I appreciate advice but I'm not quite sure I understand yours. Purely me not having enough experience to quite get what you're saying.

I'm just not sure how else I'd approach splitting the crotch to get the 'Y' shape differently.

However, let me describe what I did and what I think you're saying:

What I did was stand the crotch up on end on top of a large pine log with the 'Y' part of the crotch sticking up and cut it down towards the pine log.

What I think you might be saying is that I would have had an easier time/better cut if I would have laid the log on it's side with the 'Y' oriented vertically and cut from the bottom towards me.

Is that close or am I still completely lost here?

In any case I do appreciate the advice as I'm real new to using the chainsaw. 

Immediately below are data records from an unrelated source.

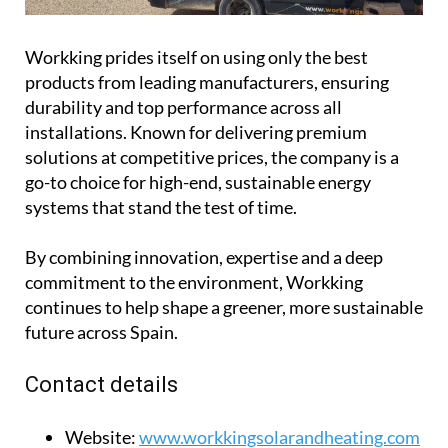
solutions at competitive prices, the company is a
go-to choice for high-end, sustainable energy
systems that stand the test of time.
By combining innovation, expertise and a deep
commitment to the environment, Workking
continues to help shape a greener, more sustainable
future across Spain.
Contact details
Website:
www.workkingsolarandheating.com
Telephone number:
0034 669 565 402
Email:
info@workkingsolarandheating.com
Facebook:
Workking Solar and Heating
Opening hours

I will note that given the advice here I now have a pair of chaps and steel toed boots for the next time I venture out to use it.


----------



## dean jordan

What I meant is to lay the crotch on its side and then cut from the top side to the bottom side with the saw oriented parallel to the grain. someone help me please I dont think Im explaining it well. you still want o cut through the y like you did just not across the grain.
Here is a pic
this way you are cutting with the grain rather than cutting across end grain when spitting a log in half you should go the same way
[attachment=9248]


----------



## woodtickgreg

dean jordan said:


> What I meant is to lay the crotch on its side and then cut from the top side to the bottom side with the saw oriented parallel to the grain. someone help me please I dont think Im explaining it well. you still want o cut through the y like you did just not across the grain.
> Here is a pic
> this way you are cutting with the grain rather than cutting across end grain when spitting a log in half you should go the same way


How thought full, pics always help!


----------



## kweinert

dean jordan said:


> What I meant is to lay the crotch on its side and then cut from the top side to the bottom side with the saw oriented parallel to the grain. someone help me please I dont think Im explaining it well. you still want o cut through the y like you did just not across the grain.
> Here is a pic
> this way you are cutting with the grain rather than cutting across end grain when spitting a log in half you should go the same way



Yep, that's what I thought you meant. 

Thanks for the picture, it's much better than my description :)

I'll definitely give that a try the next time I need to break down some wood - which will most likely be when I split some of the cedar into 1/2 round bowl blanks.


----------